Patti Smith, dentro linea M, racconta del viaggio che fece in quel carcere, visitò le celle abbandonate – esaminò “i graffiti sbiaditi tatuati sui muri. Palle pelose, pulcini con le ali, l'organo primordiale degli angeli di Genet” (p. 20). Raccolse alcune piccole pietre e un po' di terra dalla prigione e, molti anni dopo, le depose nella tomba di Genet nel cimitero cristiano di Larrache in Marocco.
Il libro fu scritto, in gran parte, quando aveva 35 anni, venendo completato fino alla sua pubblicazione nel 1949. Proprio nelle prime pagine scrisse in questo diario che la ragione più semplice per diventare un ladro era il bisogno di mangiare. Tuttavia, aggiunge che la sua scelta non ha mai incluso la rivolta, l'amarezza, la rabbia o qualsiasi sentimento di tale natura. “Con cura maniacale, “una cura gelosa”, preparavo la mia felicità come si prepara un letto, una stanza per l'amore: avevo un'erezione per il delitto” (p. 15).
Già consacrato, Genet rimase “marginale” fino alla fine dei suoi giorni. Vivendo in Marocco, si è recato a Parigi con il suo compagno Jacky Maglia per correggere le bozze del suo ultimo libro. La sua residenza a Parigi era l'Hôtel Rubens, ma fu fermato da "un impiegato del turno di notte [che] non lo riconobbe e si sentì a disagio per il suo aspetto da barbone" (Smith, 2016, p. 184). Entrambi uscirono sotto una pioggia torrenziale e finirono all'Hôtel Jack, 'all'epoca una sordida stella vicino a Place d'Italie'” (Smith, 2016, p. 184). Aveva un cancro terminale alla gola ed evitava di prendere antidolorifici per rimanere sano di mente e completare il suo libro – lui che, per tutta la vita, ha preso barbiturici. La morte lo ha trovato in quell'albergo, in una stanza minuscola, con il manoscritto intatto sul comodino (Smith, 2016, p. 184).

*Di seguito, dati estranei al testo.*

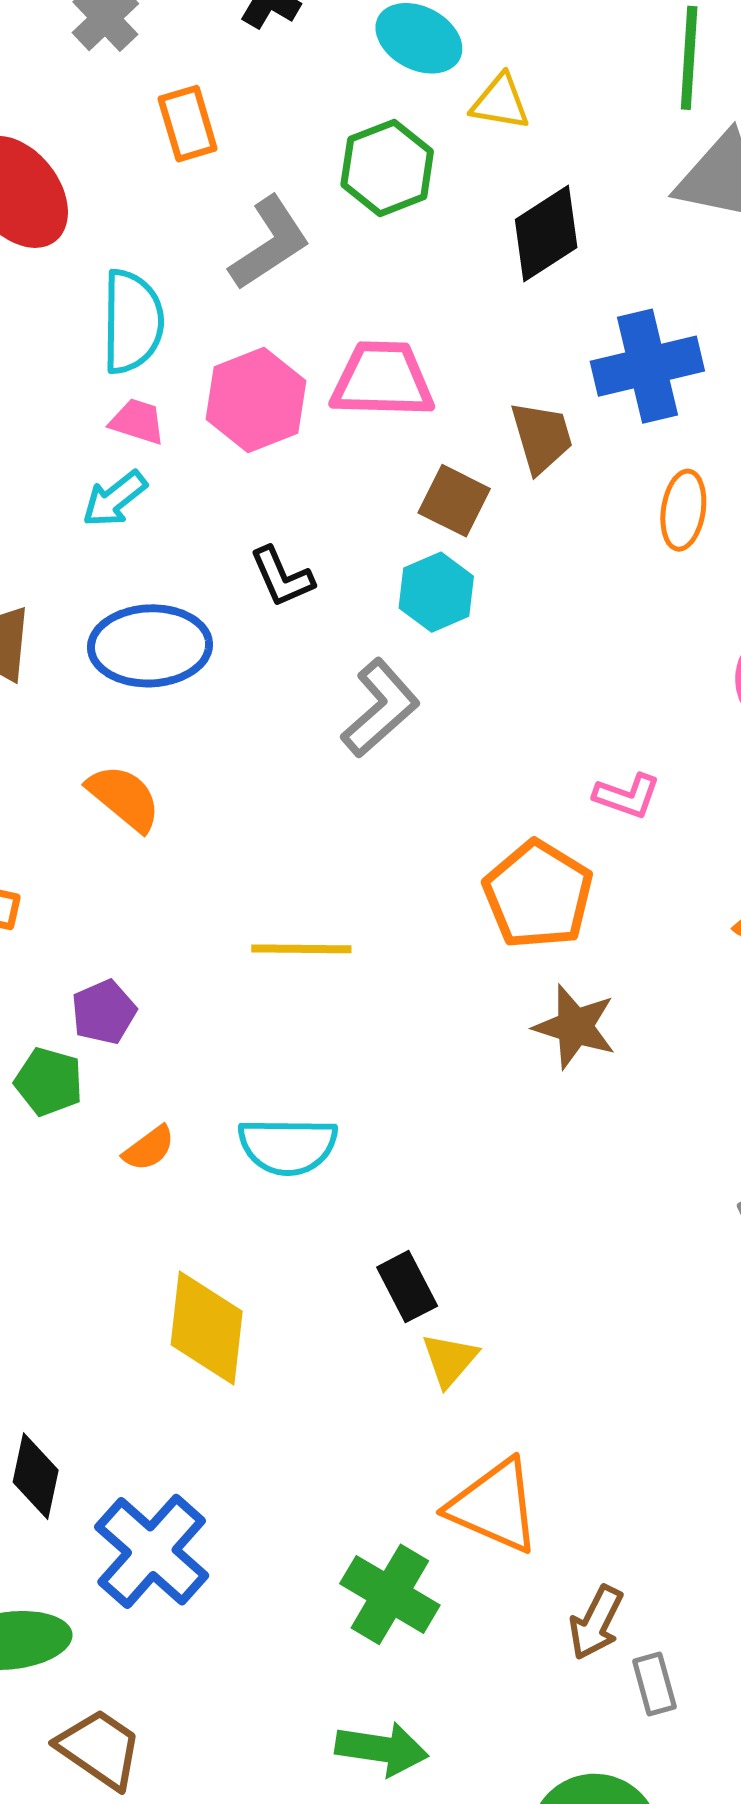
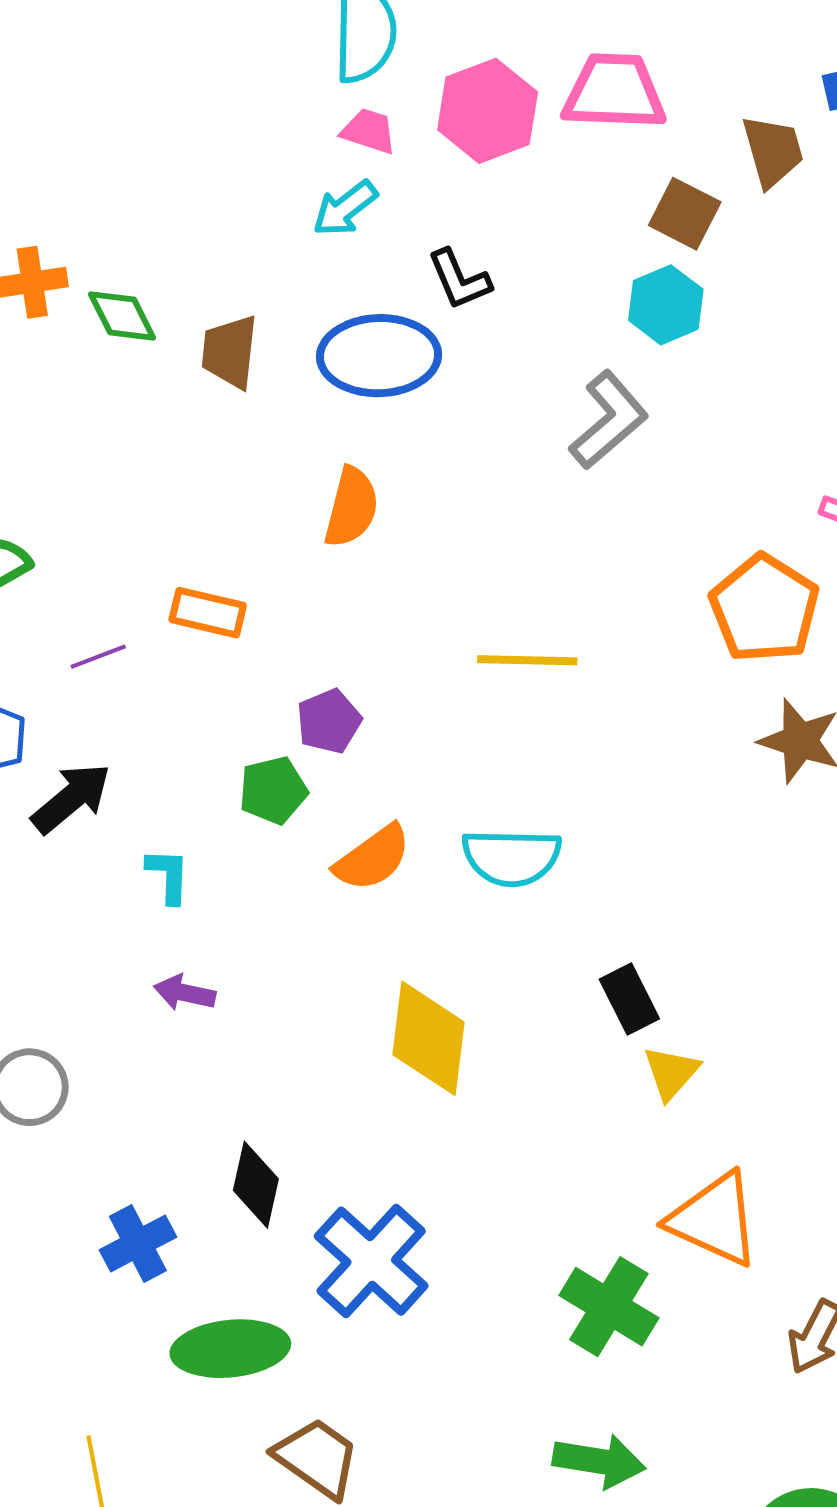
black L-shape: (282, 577) -> (459, 279), moved
orange semicircle: (124, 798) -> (351, 507), turned 64
green pentagon: (49, 1082) -> (273, 790), turned -30
orange semicircle: (149, 1148) -> (373, 858), size x1.5

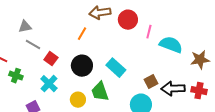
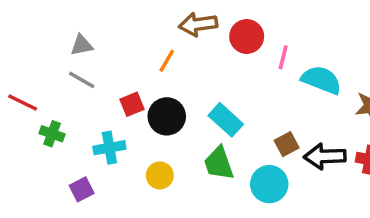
gray triangle: (25, 27) -> (82, 45), moved
red square: (51, 59) -> (132, 104), moved, turned 32
cyan cross: (49, 84) -> (109, 148), turned 36
green trapezoid: (100, 92) -> (219, 163), moved

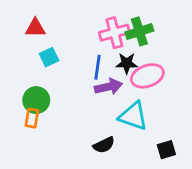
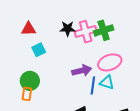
black star: (127, 63) -> (68, 29), moved
blue line: (98, 67) -> (93, 86), moved
cyan triangle: (133, 116) -> (107, 82), moved, size x0.7

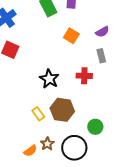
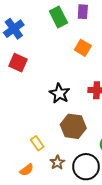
yellow rectangle: (38, 114) -> (37, 143), moved
orange semicircle: (30, 151) -> (27, 170), moved

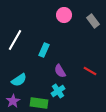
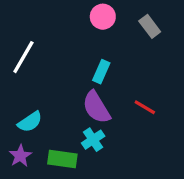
cyan rectangle: (44, 50) -> (101, 72), moved
purple semicircle: (60, 71) -> (96, 107), size x1.5

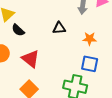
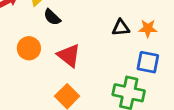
black triangle: (59, 28) -> (121, 28), moved

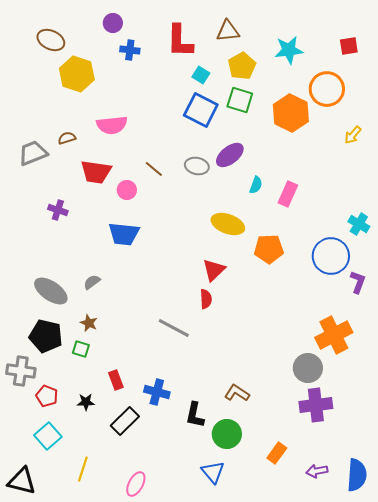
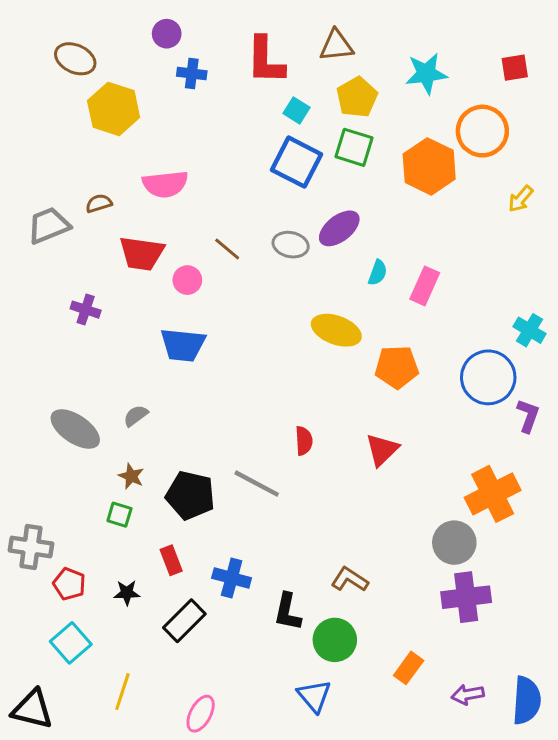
red triangle: (214, 270) -> (382, 450), moved
black pentagon: (46, 336) -> (190, 495), moved

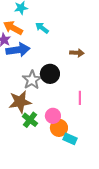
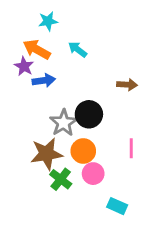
blue arrow: (18, 50) -> (44, 80), size x0.7
orange circle: (59, 128) -> (83, 151), moved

Parlando con l'attrice e produttrice culturale Ruth Escobar durante la sua visita in Brasile negli anni '1970, Genet l'ha rimproverata più di una volta, aggiungendo che "la vita è una frode", mentre le insegnava a imitare la sua firma nei libri da lui scritti. autografi.
Questo può essere letto più volte con piacere diario di un ladro. Aggiungo solo che la copia che ho tra le mani è stata acquistata in una libreria dell'usato e, ironia della sorte, reca un francobollo con la scritta “Vendita proibita”. Lunga vita a Saint Genet!
*Afranio Catani è professore in pensione all'USP e visiting professor all'UFF.
Riferimenti
BOURDIEU, Pierre. Schema di autoanalisi. San Paolo: Companhia das Letras, 2005 (https://amzn.to/3QN96kK).
GENET, Jean. diario di un ladro. Rio de Janeiro: Nuova Frontiera, 2015 (https://amzn.to/45y54AX).
SMITH, Patti. linea M. San Paolo: Companhia das Letras, 2016 (https://amzn.to/45CrqkW).
SMITH, Patti. Santa disobbedienza. Folha de S. Paul 19.08.2019. Accedi qui.